*Records for processing*

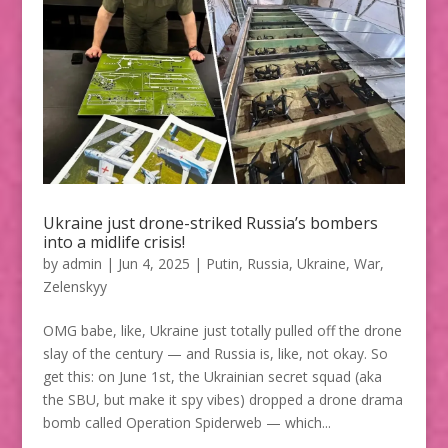
Ukraine just drone-striked Russia’s bombers
into a midlife crisis!
by
admin
|
Jun 4, 2025
|
Putin
,
Russia
,
Ukraine
,
War
,
Zelenskyy
OMG babe, like, Ukraine just totally pulled off the drone
slay of the century — and Russia is, like, not okay. So
get this: on June 1st, the Ukrainian secret squad (aka
the SBU, but make it spy vibes) dropped a drone drama
bomb called Operation Spiderweb — which...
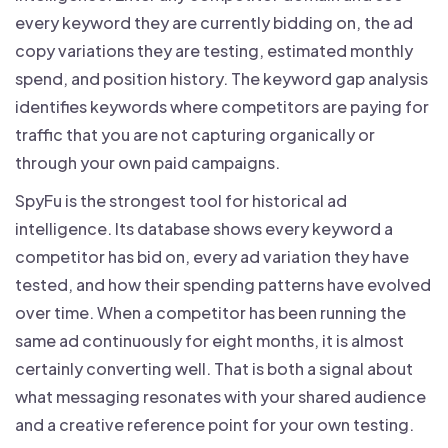
every keyword they are currently bidding on, the ad
copy variations they are testing, estimated monthly
spend, and position history. The keyword gap analysis
identifies keywords where competitors are paying for
traffic that you are not capturing organically or
through your own paid campaigns.
SpyFu is the strongest tool for historical ad
intelligence. Its database shows every keyword a
competitor has bid on, every ad variation they have
tested, and how their spending patterns have evolved
over time. When a competitor has been running the
same ad continuously for eight months, it is almost
certainly converting well. That is both a signal about
what messaging resonates with your shared audience
and a creative reference point for your own testing.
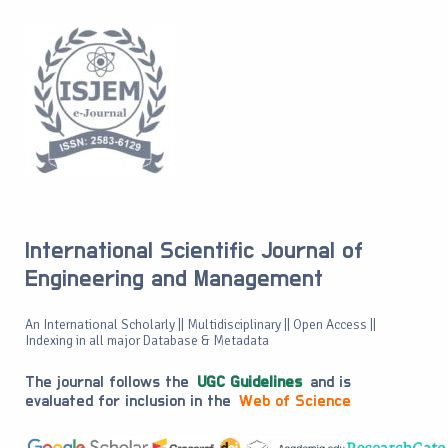
International Scientific Journal of
Engineering and Management
An International Scholarly || Multidisciplinary || Open Access ||
Indexing in all major Database & Metadata
The journal follows the
UGC Guidelines
and is
evaluated for inclusion in the
Web of Science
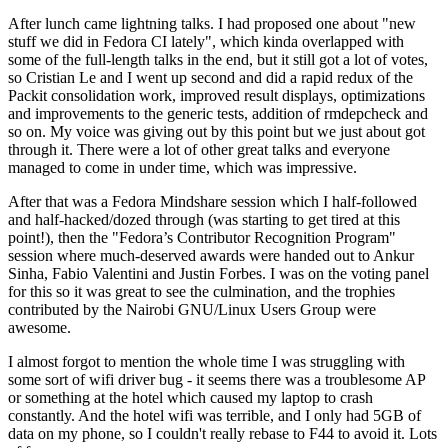
After lunch came lightning talks. I had proposed one about "new
stuff we did in Fedora CI lately", which kinda overlapped with
some of the full-length talks in the end, but it still got a lot of votes,
so Cristian Le and I went up second and did a rapid redux of the
Packit consolidation work, improved result displays, optimizations
and improvements to the generic tests, addition of rmdepcheck and
so on. My voice was giving out by this point but we just about got
through it. There were a lot of other great talks and everyone
managed to come in under time, which was impressive.
After that was a Fedora Mindshare session which I half-followed
and half-hacked/dozed through (was starting to get tired at this
point!), then the "Fedora’s Contributor Recognition Program"
session where much-deserved awards were handed out to Ankur
Sinha, Fabio Valentini and Justin Forbes. I was on the voting panel
for this so it was great to see the culmination, and the trophies
contributed by the Nairobi GNU/Linux Users Group were
awesome.
I almost forgot to mention the whole time I was struggling with
some sort of wifi driver bug - it seems there was a troublesome AP
or something at the hotel which caused my laptop to crash
constantly. And the hotel wifi was terrible, and I only had 5GB of
data on my phone, so I couldn't really rebase to F44 to avoid it. Lots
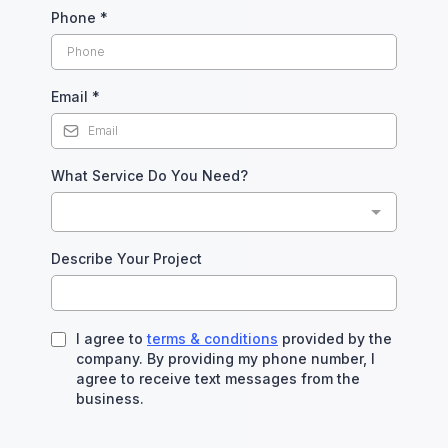
Phone
*
Email
*
What Service Do You Need?
Describe Your Project
I agree to
terms & conditions
provided by the
company. By providing my phone number, I
agree to receive text messages from the
business.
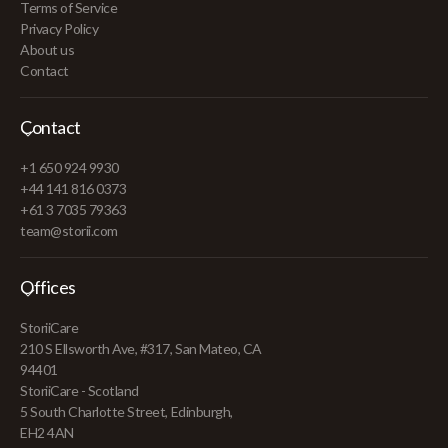
Terms of Service
Privacy Policy
About us
Contact
Contact
+1 650 924 9930
+44 141 816 0373
+61 3 7035 79363
team@storii.com
Offices
StoriiCare
210 S Ellsworth Ave, #317, San Mateo, CA
94401
StoriiCare - Scotland
5 South Charlotte Street, Edinburgh,
EH2 4AN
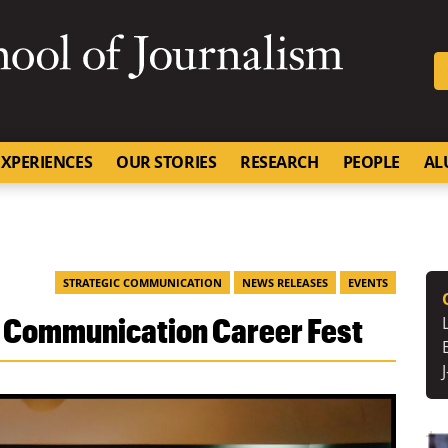
SKIP TO NAVIGATION
SKIP TO CONTENT
University of Missouri
XPERIENCES
OUR STORIES
RESEARCH
PEOPLE
AL
STRATEGIC COMMUNICATION
NEWS RELEASES
EVENTS
 Communication Career Fest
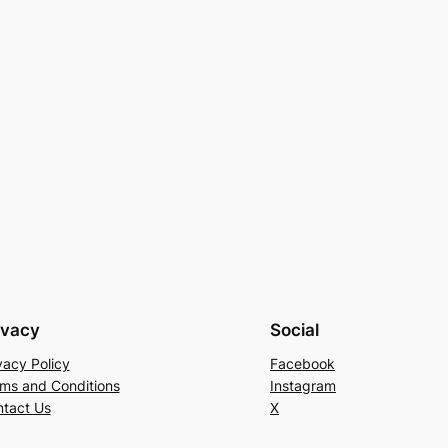
ivacy
Social
vacy Policy
Facebook
ms and Conditions
Instagram
tact Us
X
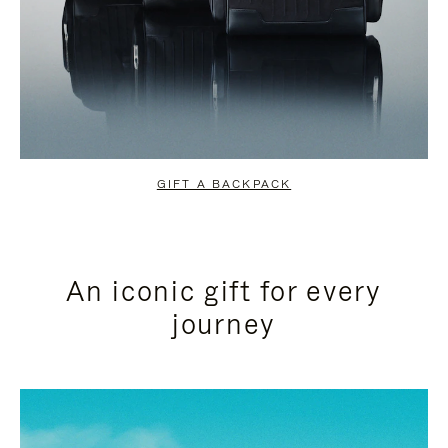
GIFT A BACKPACK
An iconic gift for every
journey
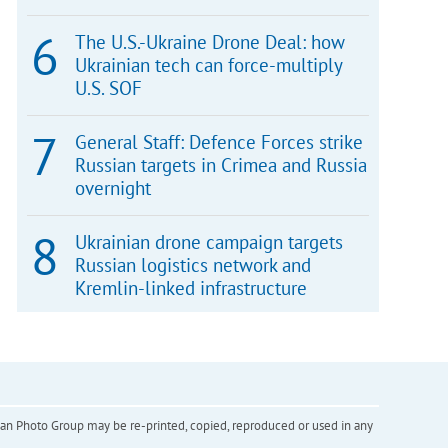
The U.S.-Ukraine Drone Deal: how
Ukrainian tech can force-multiply
U.S. SOF
General Staff: Defence Forces strike
Russian targets in Crimea and Russia
overnight
Ukrainian drone campaign targets
Russian logistics network and
Kremlin-linked infrastructure
inian Photo Group may be re-printed, copied, reproduced or used in any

*Your objective*
If a line in the material contains the word "through", copy that line.

*Exercise answer*
through your own paid campaigns.
through it. There were a lot of other great talks and everyone
and half-hacked/dozed through (was starting to get tired at this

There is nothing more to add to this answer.